To keep a pilot light lit is a guarantee that it will eventually be utilized to start a fire. When it isn’t lit, the university is simply wasting gas. Although it takes a small amount of natural gas to keep a pilot lit, the expenditures add up. In a world with diminishing oil and gas supplies, it isn’t wise at all to just use it all up with the mindset that it will be there forever. This specific mindset is exemplified by those who run the building, but by no means is it confined to Brandeis staff.
Brandeis students also share their part in a waste problem that grows ever so rampant around campus. Walk anywhere and you’ll find easily recyclable dated newspapers and periodicals just lying around. In the dining halls students take huge portions of food that many don’t end up eating. In the larger expanse of dining areas you’ll find napkin dispensers and students taking more than generous amounts of the dispensed product. At Sherman dining hall, salt and pepper are constantly replaced, most of the time when the shakers are barely used. It wouldn’t be a stretch to say the contents at the bottoms of the shakers haven’t been exposed to the outside environment since the shakers were last emptied and refilled. Frighteningly, the issue doesn’t end here.
To be fair, there are student-run initiatives run alongside university-run initiatives that try to get students to stop wasting. In many restrooms, there are dual-flush toilets that use less water when they are flushed upwards. I have no statistics on how many people flush upwards or how much water Brandeis uses per year, but you can’t expect everybody to be conscious of trivial toilet nuances. I sometimes walk into my dorm’s bathroom to find toilet paper sprawled across the floor, tons of unused paper towels neatly stacked in the garbage and shower heads that have been dripping for God knows how long. It’s comical that so many blatantly ignore the advice on the towel dispensers that say, “remember that these come from trees!”

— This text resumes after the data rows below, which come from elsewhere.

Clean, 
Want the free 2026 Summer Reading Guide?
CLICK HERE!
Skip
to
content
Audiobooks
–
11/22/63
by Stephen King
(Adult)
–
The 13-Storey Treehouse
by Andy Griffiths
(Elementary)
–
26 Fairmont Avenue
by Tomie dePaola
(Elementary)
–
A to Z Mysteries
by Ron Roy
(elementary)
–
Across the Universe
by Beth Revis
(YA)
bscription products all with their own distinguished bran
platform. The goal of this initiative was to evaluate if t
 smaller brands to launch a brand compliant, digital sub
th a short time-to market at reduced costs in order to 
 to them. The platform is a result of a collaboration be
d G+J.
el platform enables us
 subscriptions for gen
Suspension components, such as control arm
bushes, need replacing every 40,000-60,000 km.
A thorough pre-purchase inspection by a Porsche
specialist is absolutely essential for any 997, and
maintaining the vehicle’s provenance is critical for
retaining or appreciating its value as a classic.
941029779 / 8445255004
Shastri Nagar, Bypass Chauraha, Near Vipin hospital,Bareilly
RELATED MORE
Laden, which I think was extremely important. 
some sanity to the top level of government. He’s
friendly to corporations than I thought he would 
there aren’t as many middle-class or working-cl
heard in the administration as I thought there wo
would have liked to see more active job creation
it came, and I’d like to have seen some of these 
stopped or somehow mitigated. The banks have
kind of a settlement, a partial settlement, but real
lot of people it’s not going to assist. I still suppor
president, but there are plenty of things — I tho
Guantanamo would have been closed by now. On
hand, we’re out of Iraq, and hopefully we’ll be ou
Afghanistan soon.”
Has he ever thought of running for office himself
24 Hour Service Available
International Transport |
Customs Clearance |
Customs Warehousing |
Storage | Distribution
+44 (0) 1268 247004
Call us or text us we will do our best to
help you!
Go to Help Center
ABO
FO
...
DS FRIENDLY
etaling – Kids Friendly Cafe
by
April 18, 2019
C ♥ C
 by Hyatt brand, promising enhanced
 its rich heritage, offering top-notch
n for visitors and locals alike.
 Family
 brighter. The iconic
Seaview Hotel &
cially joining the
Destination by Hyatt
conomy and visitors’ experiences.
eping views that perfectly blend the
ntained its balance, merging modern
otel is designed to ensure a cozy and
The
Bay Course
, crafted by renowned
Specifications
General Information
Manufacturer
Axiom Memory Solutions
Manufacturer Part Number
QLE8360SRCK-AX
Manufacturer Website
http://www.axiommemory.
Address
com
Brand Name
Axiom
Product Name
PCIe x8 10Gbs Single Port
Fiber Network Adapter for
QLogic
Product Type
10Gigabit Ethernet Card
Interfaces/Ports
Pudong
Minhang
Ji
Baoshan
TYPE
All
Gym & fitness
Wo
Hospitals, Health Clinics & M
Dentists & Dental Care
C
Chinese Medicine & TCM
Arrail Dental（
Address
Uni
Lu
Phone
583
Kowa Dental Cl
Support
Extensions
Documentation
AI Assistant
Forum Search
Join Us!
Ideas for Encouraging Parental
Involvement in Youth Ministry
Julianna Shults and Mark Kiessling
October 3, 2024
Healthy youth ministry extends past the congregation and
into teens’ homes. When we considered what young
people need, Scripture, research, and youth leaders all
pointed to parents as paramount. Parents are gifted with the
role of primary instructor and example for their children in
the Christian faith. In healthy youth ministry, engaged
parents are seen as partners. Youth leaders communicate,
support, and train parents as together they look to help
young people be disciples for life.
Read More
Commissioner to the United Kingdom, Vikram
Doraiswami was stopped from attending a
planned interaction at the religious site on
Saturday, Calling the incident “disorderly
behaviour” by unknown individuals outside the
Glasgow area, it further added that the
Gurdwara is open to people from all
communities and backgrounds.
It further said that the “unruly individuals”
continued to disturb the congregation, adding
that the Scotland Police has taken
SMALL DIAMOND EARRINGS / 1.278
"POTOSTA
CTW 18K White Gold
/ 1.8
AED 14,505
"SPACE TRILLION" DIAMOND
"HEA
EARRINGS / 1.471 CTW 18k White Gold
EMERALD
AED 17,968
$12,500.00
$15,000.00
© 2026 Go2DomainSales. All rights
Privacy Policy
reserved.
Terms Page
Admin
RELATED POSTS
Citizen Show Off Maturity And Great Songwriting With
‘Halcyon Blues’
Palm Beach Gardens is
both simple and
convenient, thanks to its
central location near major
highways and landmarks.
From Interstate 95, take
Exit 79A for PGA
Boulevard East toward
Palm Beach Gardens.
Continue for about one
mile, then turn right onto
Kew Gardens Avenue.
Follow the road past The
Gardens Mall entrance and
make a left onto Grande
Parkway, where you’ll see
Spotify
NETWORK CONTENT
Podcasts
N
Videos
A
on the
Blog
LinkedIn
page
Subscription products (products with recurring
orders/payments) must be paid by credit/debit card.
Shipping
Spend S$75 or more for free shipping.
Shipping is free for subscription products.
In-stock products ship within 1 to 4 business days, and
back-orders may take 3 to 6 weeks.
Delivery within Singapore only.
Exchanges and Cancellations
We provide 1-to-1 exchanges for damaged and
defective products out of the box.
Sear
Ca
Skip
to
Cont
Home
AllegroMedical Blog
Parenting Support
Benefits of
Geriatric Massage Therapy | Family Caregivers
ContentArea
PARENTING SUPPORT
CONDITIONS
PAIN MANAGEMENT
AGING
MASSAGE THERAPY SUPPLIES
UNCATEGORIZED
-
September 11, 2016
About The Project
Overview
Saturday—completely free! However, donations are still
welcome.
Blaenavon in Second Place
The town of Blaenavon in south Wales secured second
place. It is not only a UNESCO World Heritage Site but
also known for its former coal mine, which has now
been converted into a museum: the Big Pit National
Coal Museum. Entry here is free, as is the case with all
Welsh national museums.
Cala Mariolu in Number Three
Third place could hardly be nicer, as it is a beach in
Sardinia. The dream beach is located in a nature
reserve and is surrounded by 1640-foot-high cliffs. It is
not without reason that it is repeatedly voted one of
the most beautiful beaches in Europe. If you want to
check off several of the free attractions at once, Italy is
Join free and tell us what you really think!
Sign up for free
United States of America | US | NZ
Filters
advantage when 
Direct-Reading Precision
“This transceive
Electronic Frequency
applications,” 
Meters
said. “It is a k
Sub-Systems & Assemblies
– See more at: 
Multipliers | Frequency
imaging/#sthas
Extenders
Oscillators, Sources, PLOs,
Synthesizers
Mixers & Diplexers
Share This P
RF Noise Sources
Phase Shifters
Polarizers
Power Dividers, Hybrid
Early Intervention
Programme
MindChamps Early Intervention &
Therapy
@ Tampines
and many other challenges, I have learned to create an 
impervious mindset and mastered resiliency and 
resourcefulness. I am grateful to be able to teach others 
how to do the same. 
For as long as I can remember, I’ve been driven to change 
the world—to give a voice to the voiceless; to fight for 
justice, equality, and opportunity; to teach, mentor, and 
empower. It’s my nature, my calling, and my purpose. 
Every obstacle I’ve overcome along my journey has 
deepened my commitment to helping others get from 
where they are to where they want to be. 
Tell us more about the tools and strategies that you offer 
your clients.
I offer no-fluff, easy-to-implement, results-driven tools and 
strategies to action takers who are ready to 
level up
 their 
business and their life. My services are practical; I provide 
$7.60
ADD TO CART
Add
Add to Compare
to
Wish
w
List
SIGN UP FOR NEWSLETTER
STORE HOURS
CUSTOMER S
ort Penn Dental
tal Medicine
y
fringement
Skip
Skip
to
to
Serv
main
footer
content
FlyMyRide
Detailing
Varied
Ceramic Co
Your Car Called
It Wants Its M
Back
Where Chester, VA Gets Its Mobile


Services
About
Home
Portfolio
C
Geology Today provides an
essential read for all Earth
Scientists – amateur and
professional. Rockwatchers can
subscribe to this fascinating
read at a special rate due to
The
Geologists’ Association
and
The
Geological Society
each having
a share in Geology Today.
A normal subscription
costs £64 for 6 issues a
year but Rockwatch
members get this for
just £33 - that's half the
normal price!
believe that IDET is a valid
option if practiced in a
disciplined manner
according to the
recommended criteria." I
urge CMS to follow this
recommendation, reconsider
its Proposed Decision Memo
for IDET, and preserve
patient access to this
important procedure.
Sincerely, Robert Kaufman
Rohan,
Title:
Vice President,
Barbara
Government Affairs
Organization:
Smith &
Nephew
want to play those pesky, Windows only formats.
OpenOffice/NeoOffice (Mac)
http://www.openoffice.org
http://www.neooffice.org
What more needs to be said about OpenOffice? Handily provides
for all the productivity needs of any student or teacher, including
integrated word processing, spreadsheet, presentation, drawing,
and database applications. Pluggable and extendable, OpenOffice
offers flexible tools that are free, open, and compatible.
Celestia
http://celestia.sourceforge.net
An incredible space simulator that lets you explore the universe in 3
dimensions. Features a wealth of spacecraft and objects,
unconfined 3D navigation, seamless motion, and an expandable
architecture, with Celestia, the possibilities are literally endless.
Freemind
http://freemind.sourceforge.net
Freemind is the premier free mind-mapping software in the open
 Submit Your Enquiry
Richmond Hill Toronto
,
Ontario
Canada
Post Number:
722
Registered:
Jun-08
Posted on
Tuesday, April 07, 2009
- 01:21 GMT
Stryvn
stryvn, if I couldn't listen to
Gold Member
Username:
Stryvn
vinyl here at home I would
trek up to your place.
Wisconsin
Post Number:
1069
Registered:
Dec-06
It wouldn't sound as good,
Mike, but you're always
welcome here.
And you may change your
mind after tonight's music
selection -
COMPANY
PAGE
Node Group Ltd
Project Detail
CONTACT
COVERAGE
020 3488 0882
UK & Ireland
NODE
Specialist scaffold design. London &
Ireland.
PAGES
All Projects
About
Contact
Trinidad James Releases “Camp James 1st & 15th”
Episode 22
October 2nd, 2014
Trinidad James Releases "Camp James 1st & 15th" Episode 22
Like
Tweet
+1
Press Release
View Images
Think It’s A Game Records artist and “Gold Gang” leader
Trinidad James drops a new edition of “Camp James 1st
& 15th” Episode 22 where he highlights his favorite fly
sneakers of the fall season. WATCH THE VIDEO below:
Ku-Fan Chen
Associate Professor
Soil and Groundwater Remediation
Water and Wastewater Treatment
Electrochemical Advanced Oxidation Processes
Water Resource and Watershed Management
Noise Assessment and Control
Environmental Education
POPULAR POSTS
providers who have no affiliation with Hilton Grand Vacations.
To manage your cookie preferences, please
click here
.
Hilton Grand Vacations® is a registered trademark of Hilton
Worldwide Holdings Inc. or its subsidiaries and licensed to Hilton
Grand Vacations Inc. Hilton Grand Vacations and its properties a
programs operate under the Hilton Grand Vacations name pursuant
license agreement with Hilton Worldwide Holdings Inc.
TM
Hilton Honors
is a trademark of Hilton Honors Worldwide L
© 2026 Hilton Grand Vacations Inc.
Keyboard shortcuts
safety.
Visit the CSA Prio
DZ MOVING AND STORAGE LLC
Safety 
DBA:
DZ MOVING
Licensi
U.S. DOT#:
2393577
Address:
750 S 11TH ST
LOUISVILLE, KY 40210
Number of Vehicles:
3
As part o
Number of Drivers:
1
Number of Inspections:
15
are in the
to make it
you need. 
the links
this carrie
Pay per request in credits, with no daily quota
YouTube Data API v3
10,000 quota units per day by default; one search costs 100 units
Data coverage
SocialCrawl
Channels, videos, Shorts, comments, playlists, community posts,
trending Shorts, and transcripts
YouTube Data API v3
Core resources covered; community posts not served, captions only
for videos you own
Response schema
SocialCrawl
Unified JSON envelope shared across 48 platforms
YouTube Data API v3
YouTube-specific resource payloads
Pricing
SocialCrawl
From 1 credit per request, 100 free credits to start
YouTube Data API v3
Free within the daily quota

With the issue of waste as widespread as it is, encompassing both students and non-student members of the community, both education on refuse management and actions to rectify the situation need to be enacted. Students must be better advised, perhaps at their orientations, about the negatives of wasting. The university should strive to keep better oversight of their resources.
The university should, in order to conserve resources, upgrade to electric utilities. Instead of manual paper towel dispensers, electric ones make it harder for people to waste them. Universal automatic sink heads make it so that people can’t leave the sinks on anywhere. Shower handles that make it so accidental dripping cannot happen should be instituted in dorms. In this way, if we can cut our rampant use of resources, there can be money saved in buying more goods less frequently. I don’t mean to generalize all students, to be perfectly clear. A few friends of mine have actually been organizing to collect and recycle old newspapers and periodicals scattered around campus that nobody is interesting in reading. There are definitely those that are actively trying to alleviate the situation, but there aren’t enough devoted to the cause.
Back to the fireplaces, Brandeis should just decide whether it wants the Mandel Atrium’s fireplace to be functional. For students that enjoy studying in the atrium, the working gas fireplace would be a nice addition to the room—perhaps even conducive to the studying experience. It’d be great because hey, it gets pretty cold in the winter. Or, they could decide they want to quit wasting gas and just have it be a small hole in the wall next to the television. No matter what they choose, the current situation of saying, “hey, we may light that thing one day, but we’ll just take our sweet time,” isn’t going to fly.